## Problem details
Without including any image, repeat every record exactly.

=== Begin Enclosure ===

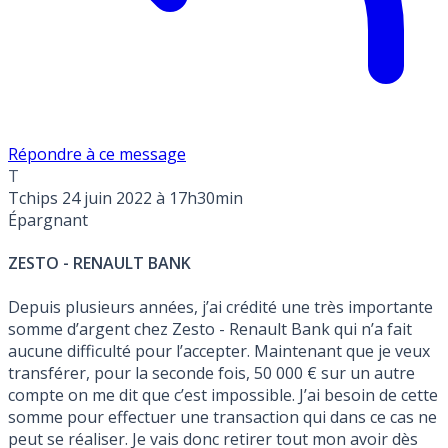
Répondre à ce message
T
Tchips
24 juin 2022 à 17h30min
Épargnant
ZESTO - RENAULT BANK
Depuis plusieurs années, j’ai crédité une très importante
somme d’argent chez Zesto - Renault Bank qui n’a fait
aucune difficulté pour l’accepter. Maintenant que je veux
transférer, pour la seconde fois, 50 000 € sur un autre
compte on me dit que c’est impossible. J’ai besoin de cette
somme pour effectuer une transaction qui dans ce cas ne
peut se réaliser. Je vais donc retirer tout mon avoir dès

=== End Enclosure ===

## Solution below
Répondre à ce message
T
Tchips
24 juin 2022 à 17h30min
Épargnant
ZESTO - RENAULT BANK
Depuis plusieurs années, j’ai crédité une très importante
somme d’argent chez Zesto - Renault Bank qui n’a fait
aucune difficulté pour l’accepter. Maintenant que je veux
transférer, pour la seconde fois, 50 000 € sur un autre
compte on me dit que c’est impossible. J’ai besoin de cette
somme pour effectuer une transaction qui dans ce cas ne
peut se réaliser. Je vais donc retirer tout mon avoir dès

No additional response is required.